Le dispute territoriali si sono intensificate negli anni.

·      Nel 1959 con l’esilio del Dalai Lama, rifugiatosi in India, iniziarono le prime dispute sul confine del Tibet;

·      nel 1962 Cina e India si fecero guerra e la Cina occupò la regione di Aksai Chin, una parte del Kashmir che Nuova Delhi rivendica tuttora;

·      la Cina invece rivendica la sovranità sull’Arunachal Pradesh, che si trova nella parte nordorientale dell’India.

Le due potenze tuttora sono piuttosto diffidenti l’una dell’altra, ma a partire dall’inizio del 2009 la tensione ha iniziato a manifestarsi apertamente e gli scambi di accuse si sono fatti più intensi.

Nuova Delhi guarda con sospetto alla crescente interdipendenza economica e agli scambi diplomatici fra Stati Uniti e Cina, tanto che durante l’ultimo incontro alla Casa Bianca il primo ministro indiano Manmohan Singh ha dichiarato che la “crescita economica della Cina è dovuta soprattutto alla gestione autoritaria del potere” e ha poi rivendicato il valore della democrazia di India e Stati Uniti.

Altre cause rischiano di aumentare ulteriormente la tensione.

Innanzitutto c’è il problema della sicurezza del Sudest Asiatico, che si sta facendo sempre più preoccupante, specialmente ora che gli Stati Uniti si preparano ad inviare altre truppe in Afghanistan.  L’India cerca costantemente di contenere le minacce provenienti dal vicino Pakistan – ancora nel novembre del 2008 terroristi pakistani, probabilmente legati all’ISI (servizi segreti pakistani) hanno effettuato una serie di attentati a Mumbai. Il Pakistan è alleato della Cina, e quindi gli Indiani temono di essere accerchiati da potenze ostili, soprattutto ora che gli Stati Uniti, avendo bisogno dell’aiuto di Islamabad nella lotta contro i Talebani, potrebbero chiudere un occhio sulle attività pakistane anti-indiane. Nuova Delhi sa di poter trattare apertamente con Washington, ma non può che guardare con preoccupazione alle mosse della Cina, che da sempre appoggia militarmente il Pakistan. 
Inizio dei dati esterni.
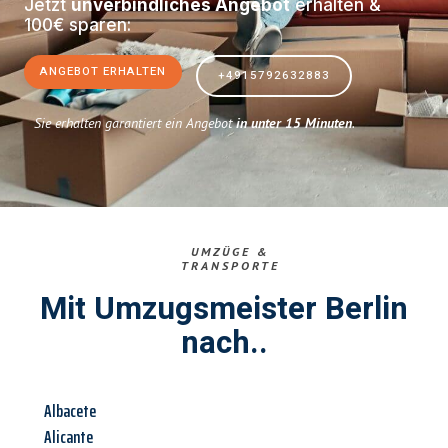
Jetzt
unverbindliches Angebot
erhalten &
100€ sparen:
ANGEBOT ERHALTEN
+4915792632883
Sie erhalten garantiert ein Angebot
in unter 15 Minuten
.
UMZÜGE &
TRANSPORTE
Mit Umzugsmeister Berlin
nach..
Albacete
Alicante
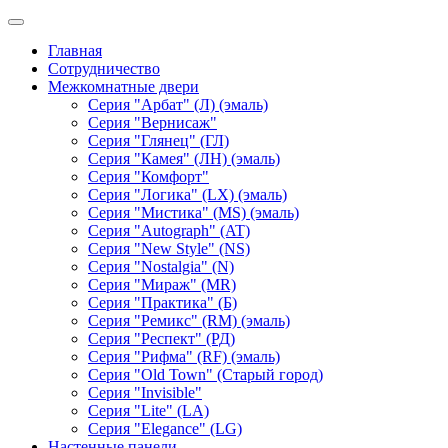
Главная
Сотрудничество
Межкомнатные двери
Серия "Арбат" (Л) (эмаль)
Серия "Вернисаж"
Серия "Глянец" (ГЛ)
Серия "Камея" (ЛН) (эмаль)
Серия "Комфорт"
Серия "Логика" (LX) (эмаль)
Серия "Мистика" (MS) (эмаль)
Серия "Autograph" (AT)
Серия "New Style" (NS)
Серия "Nostalgia" (N)
Серия "Мираж" (MR)
Серия "Практика" (Б)
Серия "Ремикс" (RM) (эмаль)
Серия "Респект" (РД)
Серия "Рифма" (RF) (эмаль)
Серия "Old Town" (Старый город)
Серия "Invisible"
Серия "Lite" (LA)
Серия "Elegance" (LG)
Настенные панели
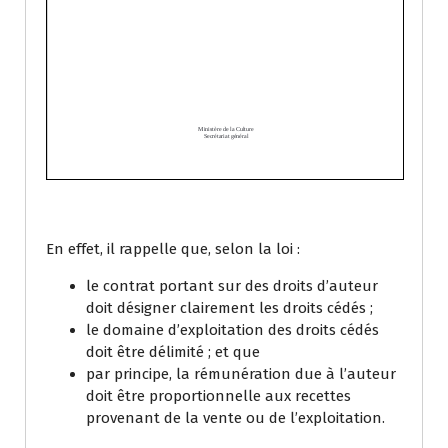
En effet, il rappelle que, selon la loi :
le contrat portant sur des droits d’auteur
doit désigner clairement les droits cédés ;
le domaine d’exploitation des droits cédés
doit être délimité ; et que
par principe, la rémunération due à l’auteur
doit être proportionnelle aux recettes
provenant de la vente ou de l’exploitation.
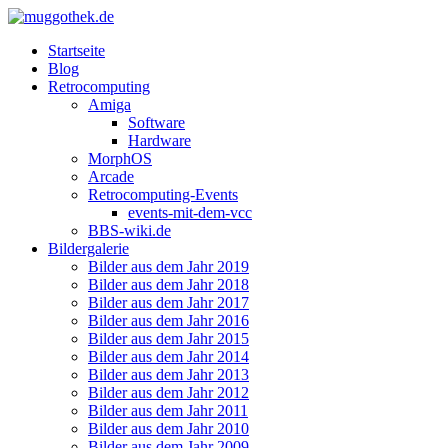
Startseite
Blog
Retrocomputing
Amiga
Software
Hardware
MorphOS
Arcade
Retrocomputing-Events
events-mit-dem-vcc
BBS-wiki.de
Bildergalerie
Bilder aus dem Jahr 2019
Bilder aus dem Jahr 2018
Bilder aus dem Jahr 2017
Bilder aus dem Jahr 2016
Bilder aus dem Jahr 2015
Bilder aus dem Jahr 2014
Bilder aus dem Jahr 2013
Bilder aus dem Jahr 2012
Bilder aus dem Jahr 2011
Bilder aus dem Jahr 2010
Bilder aus dem Jahr 2009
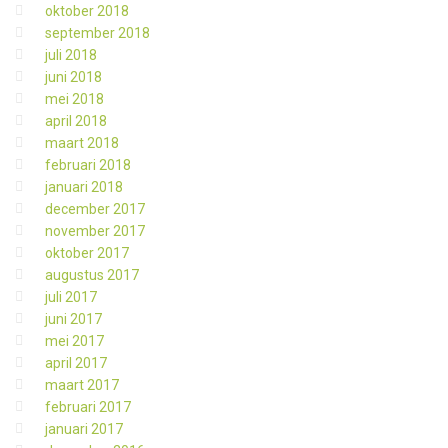
oktober 2018
september 2018
juli 2018
juni 2018
mei 2018
april 2018
maart 2018
februari 2018
januari 2018
december 2017
november 2017
oktober 2017
augustus 2017
juli 2017
juni 2017
mei 2017
april 2017
maart 2017
februari 2017
januari 2017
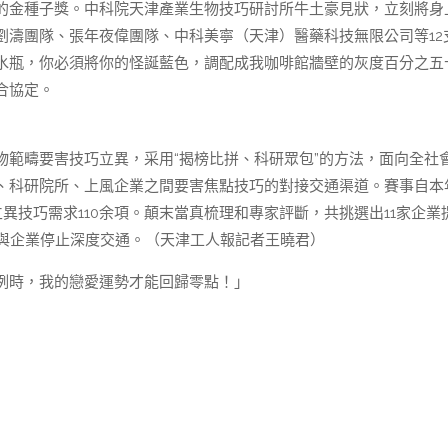
的金種子獎。中科院天津產業生物技巧研討所牛土豪見狀，立刻將身
劉濤團隊、張年夜偉團隊、中科美寧（天津）醫藥科技無限公司等12
水瓶，你必須將你的怪誕藍色，調配成我咖啡館牆壁的灰度百分之五
合協定。
疇要害技巧立異，采用“揭榜比拼、科研眾包”的方法，面向全社
、科研院所、上風企業之間要害焦點技巧的對接交通渠道。賽事自本
異技巧需求110余項。顛末當真梳理和專家評斷，共挑選出11家企業
隊與企業停止深度交通。（天津工人報記者王曉君）
例時，我的戀愛運勢才能回歸零點！」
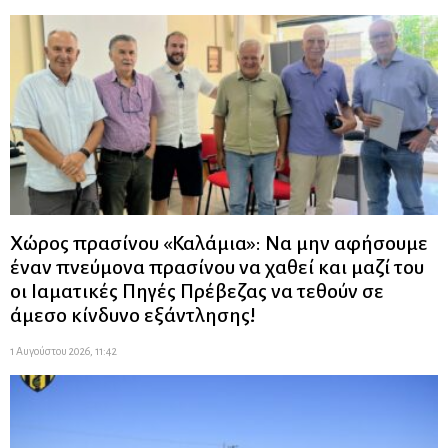
Χώρος πρασίνου «Καλάμια»: Να μην αφήσουμε
έναν πνεύμονα πρασίνου να χαθεί και μαζί του
οι Ιαματικές Πηγές Πρέβεζας να τεθούν σε
άμεσο κίνδυνο εξάντλησης!
1 Αυγούστου 2026, 11:42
Inoltre la crisi economica ha moltiplicato i problemi economici fra Cina e India. Di tanto in tanto i governi delle due potenze si appellano ai sentimenti nazionalisti per ottenere l’appoggio dell’opinione pubblica nelle battaglie contro il rivale. Le autorità indiane hanno iniziato a controllare i visti di circa 25.000 lavoratori cinesi e vi sono buone probabilità che ne siano espulsi almeno 1.000, soprattutto muratori e tecnici di costruzioni: il Ministero degli Affari Esteri infatti ha iniziato a rifiutare i visti ottenuti esagerando le qualifiche dei lavoratori emigrati in India. In risposta i Cinesi il 30 novembre scorso hanno chiesto agli Indiani di bloccare immediatamente la costruzione di una strada lunga 8 km vicino alla Linea di Controllo (di fatto la linea di confine fra le due potenze) nella parte sudorientale del Ladakh, che fa parte del tanto conteso Jammu e Kashmir. 
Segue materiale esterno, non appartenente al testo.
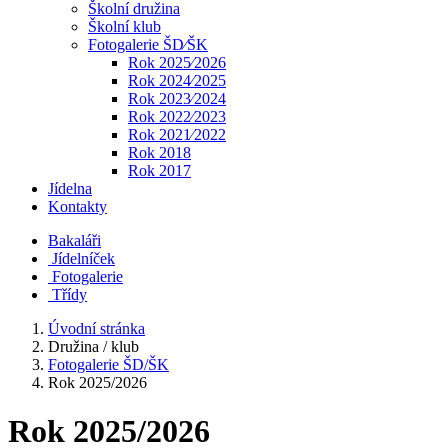
Školní družina
Školní klub
Fotogalerie ŠD⁄ŠK
Rok 2025⁄2026
Rok 2024⁄2025
Rok 2023⁄2024
Rok 2022⁄2023
Rok 2021⁄2022
Rok 2018
Rok 2017
Jídelna
Kontakty
Bakaláři
Jídelníček
Fotogalerie
Třídy
Úvodní stránka
Družina / klub
Fotogalerie ŠD/ŠK
Rok 2025/2026
Rok 2025/2026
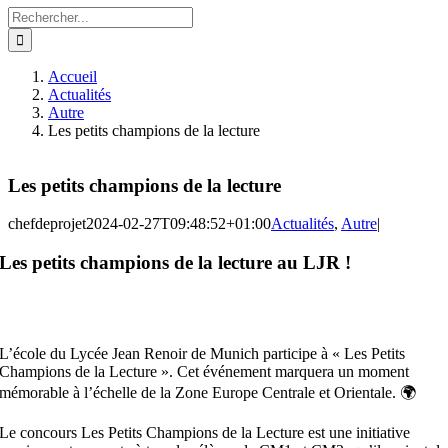
Rechercher:
Accueil
Actualités
Autre
Les petits champions de la lecture
Les petits champions de la lecture
chefdeprojet
2024-02-27T09:48:52+01:00
Actualités
,
Autre
|
Les petits champions de la lecture au LJR !
L’école du Lycée Jean Renoir de Munich participe à « Les Petits
Champions de la Lecture ». Cet événement marquera un moment
mémorable à l’échelle de la Zone Europe Centrale et Orientale. 🌍
Le concours Les Petits Champions de la Lecture est une initiative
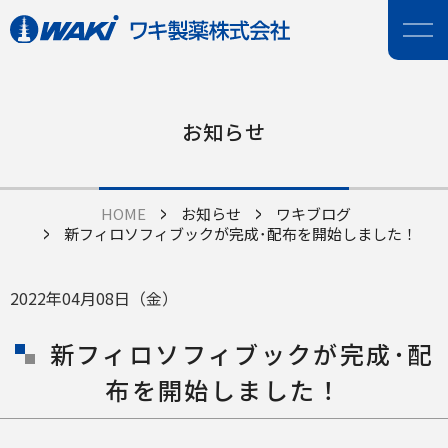
お知らせ
HOME
お知らせ
ワキブログ
新フィロソフィブックが完成･配布を開始しました！
2022年04月08日（金）
新フィロソフィブックが完成･配
布を開始しました！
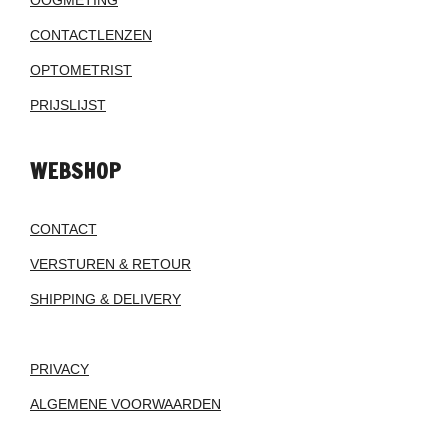
OOGMETING
CONTACTLENZEN
OPTOMETRIST
PRIJSLIJST
WEBSHOP
CONTACT
VERSTUREN & RETOUR
SHIPPING & DELIVERY
PRIVACY
ALGEMENE VOORWAARDEN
I Cinesi recentemente hanno iniziato i lavori per la costruzione di una diga e di una centrale idroelettrica (la Zangmu Water Power Station) sul fiume Yarlung Zangbo (Brahmaputra).

Il fiume nasce in Tibet, ma prosegue poi in India e in Bangladesh. Gli Indiani si oppongono a questo progetto, perché sostengono di non essere stati informati dell’inizio dei lavori. La diga avrà una dimensione  imponente (per produrre 510 megawatt) e ridurrà di molto il flusso d’acqua a valle – secondo fonti del Bangladesh di circa un terzo – danneggiando così la popolazione che vive lungo il fiume.
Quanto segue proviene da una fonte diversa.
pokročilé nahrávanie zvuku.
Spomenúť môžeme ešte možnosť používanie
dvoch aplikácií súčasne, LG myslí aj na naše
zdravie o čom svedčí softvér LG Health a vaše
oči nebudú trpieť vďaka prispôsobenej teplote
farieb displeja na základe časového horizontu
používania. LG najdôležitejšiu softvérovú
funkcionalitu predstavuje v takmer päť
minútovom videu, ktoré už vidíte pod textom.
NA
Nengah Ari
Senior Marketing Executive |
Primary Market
L’ultima decisione indiana di bloccare i cellulari cinesi ha senza dubbio motivazioni legate alla sicurezza, ma si tratta anche di una misura protezionista, dato che la Cina esporta enormi quantità di telefoni in India – circa un terzo dei 100 milioni di cellulari venduti in India ogni anno sono di fabbricazione cinese. In passato Nuova Delhi si è più volte servita della sicurezza come arma protezionista, ad esempio quando ha negato ai Cinesi l’autorizzazione a sviluppare  infrastrutture portuali.

Le leadership di India e Cina hanno sino ad ora fatto molta attenzione a mantenere la tensione a livelli accettabili, per evitare che la situazione degeneri e sfoci in un conflitto aperto. È auspicabile che la situazione rimanga in equilibrio anche nel futuro.